WHAT THE EXERCISE ASKS | State how many lines of the records include the word "pixel"; the reply is that number alone.

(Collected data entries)
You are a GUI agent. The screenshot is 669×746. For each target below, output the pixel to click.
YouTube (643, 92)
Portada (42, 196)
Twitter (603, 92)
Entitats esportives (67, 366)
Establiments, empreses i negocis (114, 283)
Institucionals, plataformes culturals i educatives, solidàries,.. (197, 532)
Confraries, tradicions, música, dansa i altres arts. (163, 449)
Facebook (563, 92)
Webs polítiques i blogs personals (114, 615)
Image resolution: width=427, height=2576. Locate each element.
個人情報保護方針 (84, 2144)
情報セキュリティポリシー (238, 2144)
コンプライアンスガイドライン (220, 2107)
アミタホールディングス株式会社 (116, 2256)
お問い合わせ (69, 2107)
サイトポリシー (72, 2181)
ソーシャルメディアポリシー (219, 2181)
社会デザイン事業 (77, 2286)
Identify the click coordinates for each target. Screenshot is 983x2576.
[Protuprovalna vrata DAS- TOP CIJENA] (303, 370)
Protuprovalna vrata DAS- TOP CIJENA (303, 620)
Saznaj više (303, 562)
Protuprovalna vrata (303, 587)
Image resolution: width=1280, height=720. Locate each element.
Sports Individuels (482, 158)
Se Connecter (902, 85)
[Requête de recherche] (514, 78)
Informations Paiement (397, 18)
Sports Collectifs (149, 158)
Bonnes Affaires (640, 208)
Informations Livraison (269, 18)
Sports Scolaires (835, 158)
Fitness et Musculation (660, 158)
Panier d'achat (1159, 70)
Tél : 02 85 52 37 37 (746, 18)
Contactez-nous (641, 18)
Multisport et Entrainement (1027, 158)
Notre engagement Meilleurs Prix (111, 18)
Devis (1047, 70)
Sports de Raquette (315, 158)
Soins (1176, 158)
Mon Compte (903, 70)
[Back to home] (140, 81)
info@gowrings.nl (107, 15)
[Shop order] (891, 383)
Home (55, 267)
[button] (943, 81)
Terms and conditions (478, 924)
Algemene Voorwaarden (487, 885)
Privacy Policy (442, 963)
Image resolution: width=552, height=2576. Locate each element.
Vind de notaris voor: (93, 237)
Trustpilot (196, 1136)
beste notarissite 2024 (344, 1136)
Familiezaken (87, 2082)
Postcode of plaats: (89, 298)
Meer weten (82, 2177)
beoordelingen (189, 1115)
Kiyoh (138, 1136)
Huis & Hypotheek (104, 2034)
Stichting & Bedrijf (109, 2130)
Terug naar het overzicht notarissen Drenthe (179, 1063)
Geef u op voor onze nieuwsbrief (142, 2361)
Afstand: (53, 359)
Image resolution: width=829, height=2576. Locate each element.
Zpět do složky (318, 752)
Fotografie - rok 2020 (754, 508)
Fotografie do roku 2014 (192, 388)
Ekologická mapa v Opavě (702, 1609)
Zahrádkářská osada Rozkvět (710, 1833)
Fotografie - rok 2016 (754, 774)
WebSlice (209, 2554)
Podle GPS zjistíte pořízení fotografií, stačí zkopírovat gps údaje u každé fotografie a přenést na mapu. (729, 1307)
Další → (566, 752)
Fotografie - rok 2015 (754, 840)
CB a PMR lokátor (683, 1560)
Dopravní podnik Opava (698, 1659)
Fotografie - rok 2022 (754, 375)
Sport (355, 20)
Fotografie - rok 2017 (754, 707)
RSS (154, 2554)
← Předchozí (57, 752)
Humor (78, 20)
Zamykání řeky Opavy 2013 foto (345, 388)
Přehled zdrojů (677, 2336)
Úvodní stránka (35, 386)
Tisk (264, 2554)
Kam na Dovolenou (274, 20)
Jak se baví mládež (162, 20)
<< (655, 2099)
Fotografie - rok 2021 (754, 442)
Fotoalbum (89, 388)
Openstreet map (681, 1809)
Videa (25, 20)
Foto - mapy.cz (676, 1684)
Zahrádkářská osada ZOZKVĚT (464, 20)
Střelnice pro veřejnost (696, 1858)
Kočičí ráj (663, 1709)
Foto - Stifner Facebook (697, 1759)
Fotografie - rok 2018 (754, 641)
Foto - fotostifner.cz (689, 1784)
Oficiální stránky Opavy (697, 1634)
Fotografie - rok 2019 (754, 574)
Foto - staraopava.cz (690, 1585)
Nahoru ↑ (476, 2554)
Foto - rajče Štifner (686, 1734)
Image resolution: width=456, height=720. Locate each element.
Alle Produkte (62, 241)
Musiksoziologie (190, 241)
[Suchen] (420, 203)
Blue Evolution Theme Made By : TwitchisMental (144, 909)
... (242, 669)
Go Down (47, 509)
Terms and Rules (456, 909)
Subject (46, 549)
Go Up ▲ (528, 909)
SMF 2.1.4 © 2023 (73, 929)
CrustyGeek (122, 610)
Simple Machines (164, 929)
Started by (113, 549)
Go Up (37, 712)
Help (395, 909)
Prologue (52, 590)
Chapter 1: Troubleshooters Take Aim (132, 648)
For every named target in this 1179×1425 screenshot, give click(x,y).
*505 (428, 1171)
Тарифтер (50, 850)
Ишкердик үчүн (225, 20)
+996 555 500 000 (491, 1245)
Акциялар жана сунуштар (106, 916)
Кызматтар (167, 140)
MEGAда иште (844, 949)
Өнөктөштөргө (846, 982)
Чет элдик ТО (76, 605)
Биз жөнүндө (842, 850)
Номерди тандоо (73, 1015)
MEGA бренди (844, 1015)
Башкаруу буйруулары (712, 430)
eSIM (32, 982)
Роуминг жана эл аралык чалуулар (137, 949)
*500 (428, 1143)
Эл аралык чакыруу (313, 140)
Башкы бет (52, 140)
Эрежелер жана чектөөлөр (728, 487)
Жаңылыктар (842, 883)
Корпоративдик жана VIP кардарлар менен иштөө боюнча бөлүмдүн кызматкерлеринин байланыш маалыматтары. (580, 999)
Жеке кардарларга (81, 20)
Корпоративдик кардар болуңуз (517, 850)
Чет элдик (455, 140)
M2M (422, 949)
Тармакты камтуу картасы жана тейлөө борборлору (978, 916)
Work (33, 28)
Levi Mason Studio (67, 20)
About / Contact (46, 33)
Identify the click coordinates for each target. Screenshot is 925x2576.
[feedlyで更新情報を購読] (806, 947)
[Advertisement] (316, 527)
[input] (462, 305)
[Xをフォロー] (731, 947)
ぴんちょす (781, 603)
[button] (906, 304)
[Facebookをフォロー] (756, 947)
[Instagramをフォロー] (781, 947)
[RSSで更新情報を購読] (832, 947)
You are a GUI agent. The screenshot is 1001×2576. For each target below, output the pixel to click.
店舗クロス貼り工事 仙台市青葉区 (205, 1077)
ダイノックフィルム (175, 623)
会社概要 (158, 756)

SOLUTION TO THIS EXERCISE | 2